*EXERCISE REQUIREMENTS:*
For the entries below, work out how many lines include the string "Equals", then write only that number.

*MATERIAL FOR THIS EXERCISE:*
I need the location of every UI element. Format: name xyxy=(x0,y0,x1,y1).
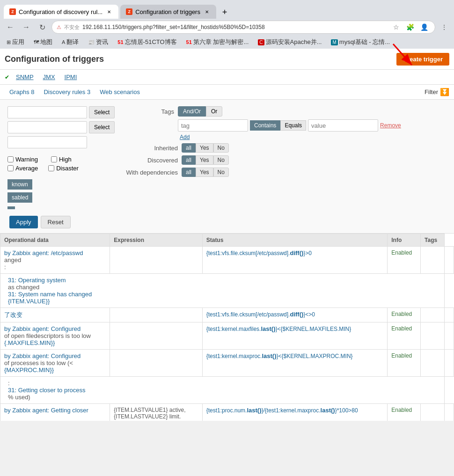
severity-warning[interactable]: Warning xyxy=(7,156,38,163)
tab-ipmi[interactable]: IPMI xyxy=(60,72,82,82)
severity-section: Warning High Average xyxy=(7,154,115,174)
back-button[interactable]: ← xyxy=(4,21,17,34)
tag-remove-link[interactable]: Remove xyxy=(380,122,401,129)
table-row: : 31: Getting closer to process % used) xyxy=(0,377,454,404)
tag-condition-group: Contains Equals xyxy=(250,120,306,131)
inherited-yes-btn[interactable]: Yes xyxy=(196,143,213,153)
table-cell-op-1 xyxy=(110,247,202,274)
inherited-group: all Yes No xyxy=(182,143,229,153)
severity-high[interactable]: High xyxy=(51,156,72,163)
bookmark-icon[interactable]: ☆ xyxy=(390,21,402,33)
apply-button[interactable]: Apply xyxy=(9,216,38,228)
inherited-all-btn[interactable]: all xyxy=(182,143,196,153)
tab-jmx[interactable]: JMX xyxy=(38,72,60,82)
tag-name-input[interactable] xyxy=(178,119,248,132)
severity-disaster[interactable]: Disaster xyxy=(48,165,79,172)
state-btn-3[interactable] xyxy=(7,206,15,209)
security-icon: ⚠ xyxy=(57,24,61,30)
tab-1-label: Configuration of discovery rul... xyxy=(19,8,103,15)
extension-icon[interactable]: 🧩 xyxy=(404,21,416,33)
page-content: Configuration of triggers Create trigger… xyxy=(0,49,454,421)
inherited-no-btn[interactable]: No xyxy=(213,143,229,153)
filter-host-input-2[interactable] xyxy=(7,121,87,133)
tab-snmp[interactable]: SNMP xyxy=(11,72,38,82)
bookmark-map[interactable]: 🗺 地图 xyxy=(31,37,55,47)
filter-row-3 xyxy=(7,136,115,148)
tag-value-input[interactable] xyxy=(308,119,378,132)
severity-warning-checkbox[interactable] xyxy=(7,156,14,162)
bookmark-apps[interactable]: ⊞ 应用 xyxy=(4,37,27,47)
state-known-btn[interactable]: known xyxy=(7,179,32,190)
table-row: by Zabbix agent: /etc/passwd anged : {te… xyxy=(0,247,454,274)
table-row: by Zabbix agent: Configured of open file… xyxy=(0,322,454,350)
table-row: 了改变 {test1:vfs.file.cksum[/etc/passwd].d… xyxy=(0,308,454,322)
filter-search-input[interactable] xyxy=(7,136,87,148)
bookmark-51cto[interactable]: 51 忘情居-51CTO博客 xyxy=(115,37,179,47)
tag-contains-btn[interactable]: Contains xyxy=(250,120,280,131)
tag-andor-group: And/Or Or xyxy=(178,106,222,117)
filter-host-input-1[interactable] xyxy=(7,106,87,118)
severity-average-checkbox[interactable] xyxy=(7,165,14,171)
arrow-indicator xyxy=(384,39,426,72)
select-button-1[interactable]: Select xyxy=(89,106,115,118)
insecure-label: 不安全 xyxy=(64,24,80,31)
table-cell-status-1: Enabled xyxy=(388,247,421,274)
tab-2-close[interactable]: ✕ xyxy=(203,8,211,15)
severity-high-checkbox[interactable] xyxy=(51,156,57,162)
severity-row: Warning High xyxy=(7,156,115,163)
tag-or-btn[interactable]: Or xyxy=(206,106,222,117)
discovered-no-btn[interactable]: No xyxy=(213,155,229,165)
zabbix-icon-1: Z xyxy=(9,8,16,15)
bookmark-mysql[interactable]: M mysql基础 - 忘情... xyxy=(328,37,393,47)
tag-andor-btn[interactable]: And/Or xyxy=(178,106,206,117)
tag-equals-btn[interactable]: Equals xyxy=(280,120,306,131)
bookmark-translate[interactable]: A 翻译 xyxy=(59,37,81,47)
filter-section: Select Select Warning xyxy=(0,100,454,234)
table-cell-desc-1: by Zabbix agent: /etc/passwd anged : xyxy=(0,247,110,274)
tab-discovery[interactable]: Discovery rules 3 xyxy=(39,87,95,97)
tab-scenarios[interactable]: Web scenarios xyxy=(95,87,145,97)
filter-toggle[interactable]: Filter ⏬ xyxy=(425,88,449,96)
inherited-row: Inherited all Yes No xyxy=(123,143,447,153)
table-cell-expr-1: {test1:vfs.file.cksum[/etc/passwd].diff(… xyxy=(202,247,388,274)
bookmark-chapter6[interactable]: 51 第六章 加密与解密... xyxy=(183,37,252,47)
tag-add-link[interactable]: Add xyxy=(180,134,190,140)
deps-no-btn[interactable]: No xyxy=(213,168,229,177)
select-button-2[interactable]: Select xyxy=(89,121,115,133)
tab-2-label: Configuration of triggers xyxy=(135,8,200,15)
bookmark-apache[interactable]: C 源码安装Apache并... xyxy=(255,37,324,47)
tag-input-row: Contains Equals Remove xyxy=(178,119,447,132)
triggers-table: Operational data Expression Status Info … xyxy=(0,234,454,421)
tab-1-close[interactable]: ✕ xyxy=(105,8,113,15)
deps-all-btn[interactable]: all xyxy=(182,168,196,177)
bookmark-news[interactable]: 📰 资讯 xyxy=(85,37,111,47)
discovered-all-btn[interactable]: all xyxy=(182,155,196,165)
deps-row: With dependencies all Yes No xyxy=(123,168,447,177)
table-header-row: Operational data Expression Status Info … xyxy=(0,234,454,247)
url-text[interactable]: 192.168.11.150/triggers.php?filter_set=1… xyxy=(82,24,387,30)
zabbix-icon-2: Z xyxy=(126,8,132,15)
reset-button[interactable]: Reset xyxy=(41,216,71,228)
severity-average[interactable]: Average xyxy=(7,165,38,172)
filter-right-side: Tags And/Or Or Contains Equals xyxy=(123,106,447,209)
data-table-wrapper: Operational data Expression Status Info … xyxy=(0,234,454,421)
forward-button[interactable]: → xyxy=(20,21,33,34)
state-disabled-btn[interactable]: sabled xyxy=(7,192,32,203)
menu-button[interactable]: ⋮ xyxy=(438,21,450,33)
discovered-yes-btn[interactable]: Yes xyxy=(196,155,213,165)
filter-actions: Apply Reset xyxy=(5,216,449,228)
account-icon[interactable]: 👤 xyxy=(418,21,430,33)
filter-row-1: Select xyxy=(7,106,115,118)
page-title: Configuration of triggers xyxy=(5,54,104,64)
refresh-button[interactable]: ↻ xyxy=(36,21,49,34)
discovered-row: Discovered all Yes No xyxy=(123,155,447,165)
tab-2[interactable]: Z Configuration of triggers ✕ xyxy=(120,5,216,19)
deps-yes-btn[interactable]: Yes xyxy=(196,168,213,177)
table-row: 31: Operating system as changed 31: Syst… xyxy=(0,274,454,308)
deps-group: all Yes No xyxy=(182,168,229,177)
tab-graphs[interactable]: Graphs 8 xyxy=(5,87,39,97)
svg-line-1 xyxy=(393,44,412,65)
severity-disaster-checkbox[interactable] xyxy=(48,165,54,171)
tab-1[interactable]: Z Configuration of discovery rul... ✕ xyxy=(4,5,118,19)
new-tab-button[interactable]: + xyxy=(218,6,231,19)
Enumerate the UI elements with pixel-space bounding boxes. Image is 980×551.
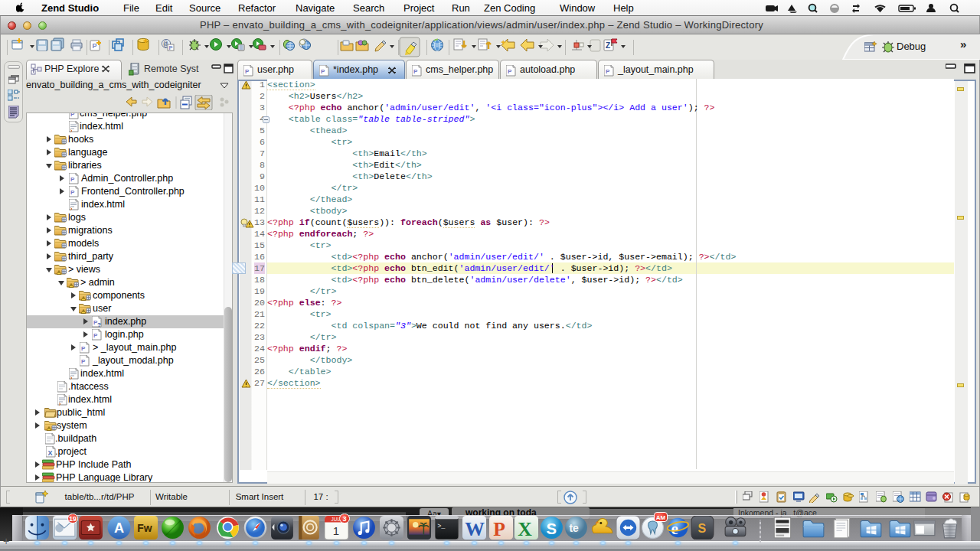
- svg-text:Fw: Fw: [137, 522, 152, 534]
- svg-text:te: te: [569, 522, 579, 534]
- svg-text:Z: Z: [606, 41, 610, 50]
- svg-text:>_: >_: [437, 523, 446, 530]
- svg-text:W: W: [465, 518, 485, 540]
- svg-text:1: 1: [333, 524, 339, 537]
- svg-text:A: A: [114, 520, 124, 536]
- svg-text:P: P: [493, 518, 505, 540]
- svg-text:S: S: [698, 521, 707, 535]
- svg-text:P: P: [169, 44, 173, 51]
- svg-text:S: S: [547, 520, 557, 537]
- svg-text:P: P: [93, 42, 97, 50]
- svg-text:X: X: [518, 518, 532, 540]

*COMPLETED EXERCISE:*
4